The area is a paradise for cyclists, hikers and horse riders with its rich variety of scenery ranging from wooded cliffs and rocky coves to the citrus groves and lumber forests of the richly fertile lowland plains.

For golf enthusiasts, Catalonia boasts some of the finest courses in Europe including two within easy reach of Estartit. The Emporda course, designed by American expert Robert von Hagge, is one of Catalonia most spectacular. You'll find the club on the road between Torroella and Pals. The 27 hole course, of medium difficulty, includes dunes, bunkers and artificial lakes.

The Golf Club of Pals is considered one of the best in the region. The 18 hole, par 73 course is set in pine forest near the beach on flat terrain (a tricky course when the wind gets up!)

If you're more interested in the region's history and culture than its golf courses, pop along the road to the neighbouring town of Torroella de Montgri which was once on the coast but has been left high and dry five kilometres inland after hundreds of years of silting. The main landmark of this medieval town is the picture book 13th century hilltop castle, reached via a long path which begins at the end of Carrer Fatima. The walk will take you about an hour but it's worth it for the breathtaking panoramic views from the castle battlements.


The town itself is worth exploring with its narrow, medieval streets, colonnaded square, baronial mansions and impressive Gothic church dating back to the 14th century.

The fortified town of Pals, 12 kilometres to the south west of Estartit, is a popular stopping off point on the tourist trail. This well preserved medieval village is a delightful place for a stroll with its ancient defence walls and narrow streets which meander up to the castle and the Torre de les Hores, the tower which dominates the town.

The archaeological site at Ullastret is a must for history buffs. This lush hillside was inhabited from the seventh century BC and is Spain's oldest known Iberian settlement. The area has been carefully excavated to reveal the remains of homes, water reservoirs and canals.
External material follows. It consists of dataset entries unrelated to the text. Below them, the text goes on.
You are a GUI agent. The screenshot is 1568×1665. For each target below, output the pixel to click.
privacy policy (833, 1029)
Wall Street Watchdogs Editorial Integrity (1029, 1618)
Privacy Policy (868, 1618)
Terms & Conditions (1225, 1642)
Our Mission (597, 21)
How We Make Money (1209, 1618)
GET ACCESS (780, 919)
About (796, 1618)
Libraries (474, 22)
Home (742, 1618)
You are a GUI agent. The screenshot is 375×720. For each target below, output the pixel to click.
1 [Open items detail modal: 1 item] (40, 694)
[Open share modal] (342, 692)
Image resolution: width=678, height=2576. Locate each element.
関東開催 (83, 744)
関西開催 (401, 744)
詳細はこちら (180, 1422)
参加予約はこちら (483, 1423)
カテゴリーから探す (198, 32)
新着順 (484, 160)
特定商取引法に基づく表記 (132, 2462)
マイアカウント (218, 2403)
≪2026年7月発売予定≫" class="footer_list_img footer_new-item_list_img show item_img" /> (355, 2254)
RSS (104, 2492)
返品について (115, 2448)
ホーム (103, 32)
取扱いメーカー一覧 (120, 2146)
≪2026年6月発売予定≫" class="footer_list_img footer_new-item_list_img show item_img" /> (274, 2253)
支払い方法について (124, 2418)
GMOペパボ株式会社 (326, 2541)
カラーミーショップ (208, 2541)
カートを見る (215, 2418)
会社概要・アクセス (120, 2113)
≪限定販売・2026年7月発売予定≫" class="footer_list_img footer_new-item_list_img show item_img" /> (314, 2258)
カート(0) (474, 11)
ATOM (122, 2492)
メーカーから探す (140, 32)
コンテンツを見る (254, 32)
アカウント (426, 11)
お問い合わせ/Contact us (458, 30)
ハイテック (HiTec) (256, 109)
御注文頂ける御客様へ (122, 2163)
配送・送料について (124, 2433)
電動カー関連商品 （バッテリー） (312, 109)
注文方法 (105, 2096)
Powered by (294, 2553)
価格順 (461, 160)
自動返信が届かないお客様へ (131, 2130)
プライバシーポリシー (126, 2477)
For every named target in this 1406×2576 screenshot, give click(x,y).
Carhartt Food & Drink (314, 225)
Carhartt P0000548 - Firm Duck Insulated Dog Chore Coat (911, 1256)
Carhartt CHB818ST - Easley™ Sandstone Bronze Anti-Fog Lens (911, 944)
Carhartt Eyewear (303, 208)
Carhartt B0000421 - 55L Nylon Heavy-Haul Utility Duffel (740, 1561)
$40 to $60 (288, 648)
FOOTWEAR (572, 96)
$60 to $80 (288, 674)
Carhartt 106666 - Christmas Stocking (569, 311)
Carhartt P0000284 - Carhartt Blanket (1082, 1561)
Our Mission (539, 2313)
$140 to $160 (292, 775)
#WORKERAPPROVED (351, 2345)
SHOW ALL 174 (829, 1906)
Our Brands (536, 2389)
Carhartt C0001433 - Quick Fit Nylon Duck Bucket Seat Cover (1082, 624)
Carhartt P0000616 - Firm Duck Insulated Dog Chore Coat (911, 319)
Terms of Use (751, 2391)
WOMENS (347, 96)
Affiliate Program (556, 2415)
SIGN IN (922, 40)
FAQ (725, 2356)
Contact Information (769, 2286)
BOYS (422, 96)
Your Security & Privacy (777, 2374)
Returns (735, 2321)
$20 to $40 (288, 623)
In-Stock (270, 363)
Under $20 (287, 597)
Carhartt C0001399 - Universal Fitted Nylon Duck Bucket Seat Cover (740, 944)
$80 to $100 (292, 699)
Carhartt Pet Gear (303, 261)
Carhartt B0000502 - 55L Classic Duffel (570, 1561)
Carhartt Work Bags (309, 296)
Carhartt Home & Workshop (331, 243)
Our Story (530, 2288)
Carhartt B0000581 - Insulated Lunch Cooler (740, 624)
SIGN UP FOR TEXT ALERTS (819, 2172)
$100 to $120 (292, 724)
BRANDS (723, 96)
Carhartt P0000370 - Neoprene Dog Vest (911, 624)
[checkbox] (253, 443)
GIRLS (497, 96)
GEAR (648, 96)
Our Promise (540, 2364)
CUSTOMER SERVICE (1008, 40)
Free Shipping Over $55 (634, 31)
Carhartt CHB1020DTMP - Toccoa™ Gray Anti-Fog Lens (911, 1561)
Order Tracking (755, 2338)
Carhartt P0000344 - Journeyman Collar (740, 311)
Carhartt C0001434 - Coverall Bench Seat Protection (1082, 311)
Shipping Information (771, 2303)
If you've had enough British fish and chips and Chinese meals in Estartit, try some of the local specialties in the many excellent Catalan restaurants in and around the resort.

Les Salines, on the Passeig de Molinet quayside, is renowned for the quality of its seafood, taking fresh fish from its own nursery which is connected directly to the sea via underground channels. La Gaviota, on the Passeig Maritim seafront promenade, is another popular restaurant where the exotic seafood dishes turbot with truffles and anglerfish with sea urchin sauce! Not a favourite with the Big Mac brigade!

A little way south of the resort, on the beachfront at the mouth of the River Ter, there's a famous local restaurant called Picasso, which specialises in baby fresh water eels.

And talking of famous Spanish painters, art lovers will appreciate a visit to the Salvador Dali museum at Figueres, 50 kilometres north west of Estartit.

Barcelona is well worth a visit with its beautiful cathedral, mind blowing Gaudi architecture and famous fountains. Don't miss a stroll along the pedestrianised Las Ramblas with its flower stalls and street cafes.

The kids will love a day out at Water World, Europe's biggest water park near Lloret de Mar. Marine World, just south of Blanes 70 kilometres down the coast, is another good family day out with a range of attractions including dolphin and sea lion shows.